Question
Prove that if $C$ is a convex set with non-empty interior, and it has finite volume, then $C$ is bounded.
Attempt
Suppose for the sake of contradiction that $C$ is unbounded i.e. for $M>0, \lVert x \rVert >M$ for $x\in M$. Since $C$ is non-empty, there exists at least a point $p\in C$ such that $B(p,\epsilon)\subseteq C$ for $\epsilon >0$. This ball has a positive finite volume.
Since $C$ is convex, consider all points $x^\prime\in C$ such that $x^\prime = (1-\lambda)p+\lambda x = p+\lambda (x-p)$ for $x\in C$. If we scale $C$ from the point $p$ by a factor $\lambda >1$, then $x^\prime$ will still be in $C$. We will have $C^\prime \subseteq C$(since $C$ is unbounded). So, distances within $C$ are scaled by $\lambda$, and the volume of $C$ by $\lambda ^n$, where $n$ is the dimension of the space.

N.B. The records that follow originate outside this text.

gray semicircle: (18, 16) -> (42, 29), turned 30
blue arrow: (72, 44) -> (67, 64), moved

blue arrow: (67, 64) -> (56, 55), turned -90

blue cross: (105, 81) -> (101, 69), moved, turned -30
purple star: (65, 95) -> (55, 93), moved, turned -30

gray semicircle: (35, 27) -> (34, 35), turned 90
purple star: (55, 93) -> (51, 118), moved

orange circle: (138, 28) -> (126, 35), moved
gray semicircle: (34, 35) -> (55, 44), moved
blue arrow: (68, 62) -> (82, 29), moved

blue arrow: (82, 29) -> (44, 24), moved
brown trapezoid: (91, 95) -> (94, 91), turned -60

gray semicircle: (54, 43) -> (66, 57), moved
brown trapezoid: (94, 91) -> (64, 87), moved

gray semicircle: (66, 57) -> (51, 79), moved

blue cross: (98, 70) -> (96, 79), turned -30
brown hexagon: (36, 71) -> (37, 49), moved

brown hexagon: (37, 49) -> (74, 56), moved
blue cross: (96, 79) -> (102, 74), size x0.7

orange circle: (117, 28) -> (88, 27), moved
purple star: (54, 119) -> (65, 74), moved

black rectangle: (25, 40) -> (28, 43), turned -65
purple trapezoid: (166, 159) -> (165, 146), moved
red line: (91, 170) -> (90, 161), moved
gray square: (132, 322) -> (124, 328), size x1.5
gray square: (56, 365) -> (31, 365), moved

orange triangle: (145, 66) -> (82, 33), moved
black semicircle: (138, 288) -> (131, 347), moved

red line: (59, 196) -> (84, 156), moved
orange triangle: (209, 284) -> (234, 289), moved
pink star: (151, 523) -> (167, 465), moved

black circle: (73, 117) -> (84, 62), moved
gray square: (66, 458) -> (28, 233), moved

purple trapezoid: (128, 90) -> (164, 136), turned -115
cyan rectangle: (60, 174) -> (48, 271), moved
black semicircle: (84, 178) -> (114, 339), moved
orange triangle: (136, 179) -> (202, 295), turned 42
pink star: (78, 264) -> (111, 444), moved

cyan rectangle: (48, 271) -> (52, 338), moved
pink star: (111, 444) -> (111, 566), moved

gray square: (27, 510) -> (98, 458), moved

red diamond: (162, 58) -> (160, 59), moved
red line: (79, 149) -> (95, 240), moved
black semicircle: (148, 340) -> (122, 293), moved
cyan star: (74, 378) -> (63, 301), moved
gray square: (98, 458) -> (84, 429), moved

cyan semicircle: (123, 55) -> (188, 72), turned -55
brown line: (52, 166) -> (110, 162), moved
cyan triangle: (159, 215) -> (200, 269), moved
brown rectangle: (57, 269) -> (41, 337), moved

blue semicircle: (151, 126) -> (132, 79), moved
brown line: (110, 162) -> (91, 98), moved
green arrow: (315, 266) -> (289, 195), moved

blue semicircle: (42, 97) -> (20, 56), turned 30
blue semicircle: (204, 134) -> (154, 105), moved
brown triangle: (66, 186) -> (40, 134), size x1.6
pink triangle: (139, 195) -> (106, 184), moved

Since by our assumption $C$ is unbounded, we could choose an arbitrarily large $\lambda$ which would scale the volume of any subset with positive volume to an arbitrarily large $\lambda$ which would scale the volume of any subset with positive volume to an arbitrarily large volume. This means the volume of $C$ would be infinite. This contradicts the fact that $C$ has finite volume. So, we reject the assumption that $C$ is unbounded.

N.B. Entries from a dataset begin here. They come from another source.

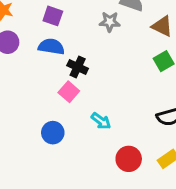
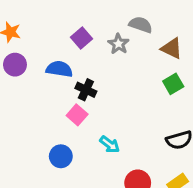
purple square: (53, 16) -> (82, 38), moved, turned 30
gray star: (110, 22) -> (118, 44), turned 30

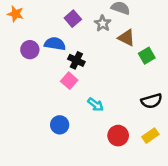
brown triangle: (172, 48) -> (126, 38), moved
purple circle: (15, 65) -> (30, 50), moved
blue circle: (61, 156) -> (60, 125), moved

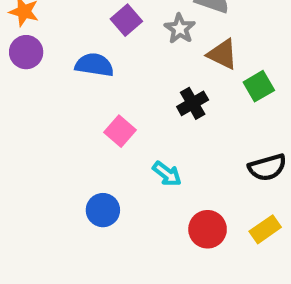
purple circle: (30, 50) -> (26, 52), moved
black cross: (76, 60) -> (193, 103), moved, turned 35

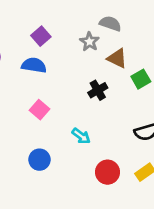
purple square: (126, 20) -> (41, 36), moved
pink square: (120, 131) -> (39, 110), moved

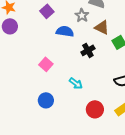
blue semicircle: (34, 65) -> (65, 31), moved

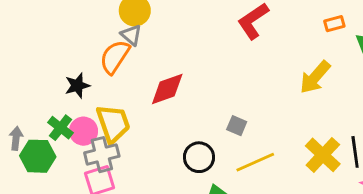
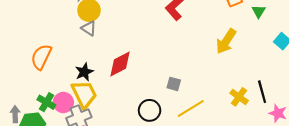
orange semicircle: (115, 57) -> (41, 57), moved
black star: (77, 86) -> (84, 72), moved
yellow cross: (323, 155) -> (239, 97), size x0.7

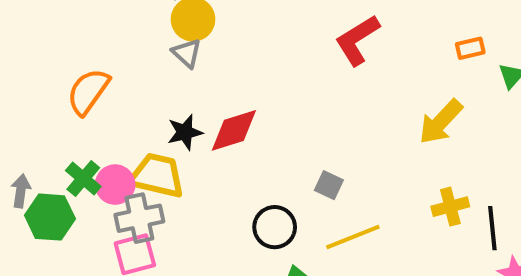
black star: (84, 72) -> (185, 132), moved
yellow trapezoid: (84, 94) -> (157, 176), turned -60
yellow cross: (239, 97) -> (450, 207), moved, turned 30

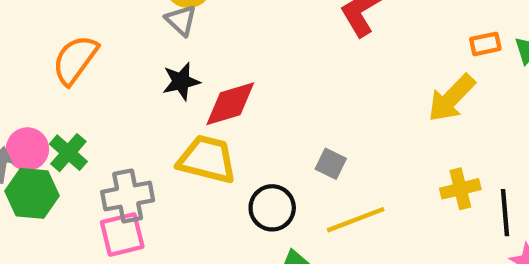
orange rectangle: (470, 48) -> (485, 44), moved
black star: (185, 132) -> (181, 81), moved
yellow trapezoid: (157, 176) -> (207, 159), moved
pink circle: (115, 185) -> (27, 149), moved

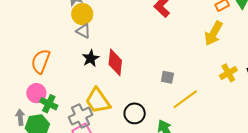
red diamond: (230, 104) -> (115, 62), turned -52
pink circle: (27, 149) -> (36, 93), moved
yellow trapezoid: (207, 159) -> (98, 101), moved, turned -124
black circle: (272, 208) -> (135, 113), moved

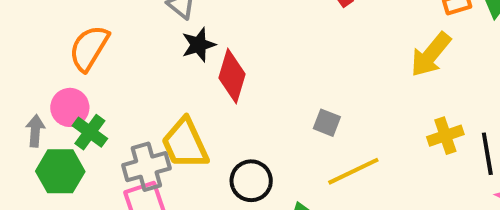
black star: (91, 58) -> (199, 45), moved
gray arrow: (20, 117) -> (35, 131), moved

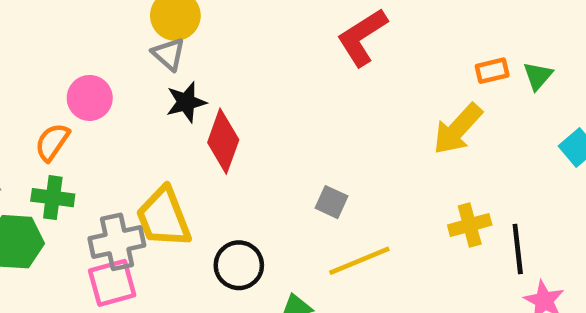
orange semicircle: (89, 48) -> (52, 142), moved, size x0.7
pink circle: (70, 107) -> (90, 98), moved
green cross: (90, 132) -> (53, 198), turned -32

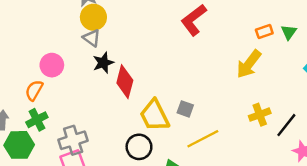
green cross: (53, 198) -> (37, 120), turned -30
yellow trapezoid: (164, 217) -> (154, 115), moved
black line: (518, 249) -> (286, 125), turned 50

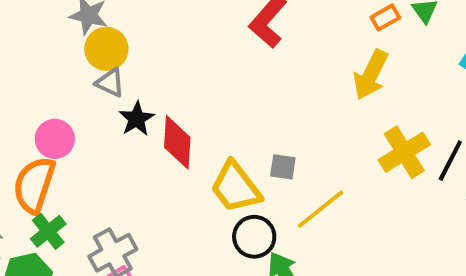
orange semicircle: (34, 90) -> (34, 185), size x1.6
yellow cross: (260, 115) -> (404, 152), size x1.4
black circle: (139, 147) -> (254, 237), moved

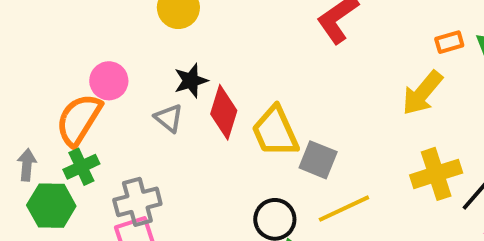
gray triangle: (110, 83) -> (169, 118), moved
gray square: (283, 167) -> (318, 160), size x1.4
yellow trapezoid: (236, 187) -> (275, 131), moved

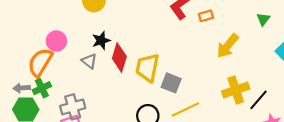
orange rectangle: (449, 42) -> (206, 16), moved
yellow trapezoid: (275, 131) -> (147, 68), turned 36
gray arrow: (27, 165) -> (22, 88), moved, turned -98

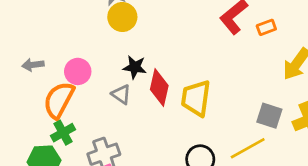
black star: (101, 40) -> (135, 67), turned 30
gray square: (171, 83) -> (269, 116), moved
gray arrow: (22, 88) -> (33, 65), moved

Hence, we conclude that $C$ is bounded.
Any convex set will have non-void interior in its affine span. So here we should assume first that the interior of $C$ is nonvoid. Once we have that we can show that if $C$ is unbounded, then $C$ has infinite volume. The reason is that if $C\supset B(0,r)$, and $\|x\|= d$, then the convex hull of $x \cup B(0,r)$ approaches infinity as $d\to \infty$. I think you sketched this argument yourself. I don't have now a clean way to show the fact about the volume, but it it will be larger than the volume of a pyramid with base a circular section of the ball, and height $d$ (that is the intution), so it grows like $\text{const}\times d$.
$\bf{Added:}$ now I see that @Izaak van Dongen aluded to the pyramid too in his comments, so apparently it is a natural thing.